Language skills will deteriorate. Anthropologists believe that language is an instinct and a manifestation of thinking, and it will react on thinking. As a communication function, language has achieved mature functional development and ability development in childhood, but language ability will degenerate. In addition to the degeneration caused by damage to the brain or other functional organs, too low function Frequency of organ use and too low stimulation of language and thinking in the brain will cause the overall language ability to decline. Although the mode and degree of decline are different, they will all cause obstacles to communication.
Not speaking for a long time may cause the brain's language organization ability to decline, resulting in lack of language, grammatical errors, etc., and even aphasia during communication.

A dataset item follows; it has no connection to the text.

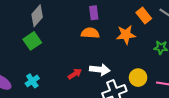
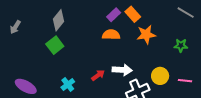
purple rectangle: (94, 13) -> (114, 15), turned 56
orange rectangle: (144, 16) -> (133, 14), moved
cyan cross: (32, 81) -> (68, 85), moved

The protagonist is in such a state now.
Although the ants are originally unable to pronounce words, whether the protagonist was thinking in his mind or communicating with the ants' tentacles, they were all in the form of human language.
For example, when communicating with the tentacles of other ants, the messages sent by other ants are directly expressed in the consciousness. For example, the "tree" they say is the specific meaning and image of a "tree", not "bookstore-tree" This represents the Chinese pronunciation of "tree" or other language pronunciation.
When the protagonist receives the message from another ant called "Tree", he will first translate it into his own language in his mind. And before he sends the message to other ants, he also needs to convert the Chinese into the most basic consciousness. In other words, compared to other ants, the protagonist's brain is constantly translating two different languages or thoughts.
But now, because there is no one with whom he can communicate in Chinese for a long time, the protagonist has become more and more accustomed to communicating directly with other ants through consciousness. This caused him to use Chinese less and less frequently. Even when he was meditating, his brain was running at high speed and he no longer relied on Chinese as a tool, but instead used his instinctive consciousness. I don't know if this is luck or misfortune.
It is also for this reason that in this article that readers have seen, which records the most bizarre time traveler in history, dialogue appears in the first dozens of chapters (translated in the protagonist's mind), but rarely appears again in the later chapters, because The protagonist can already understand and respond without translation.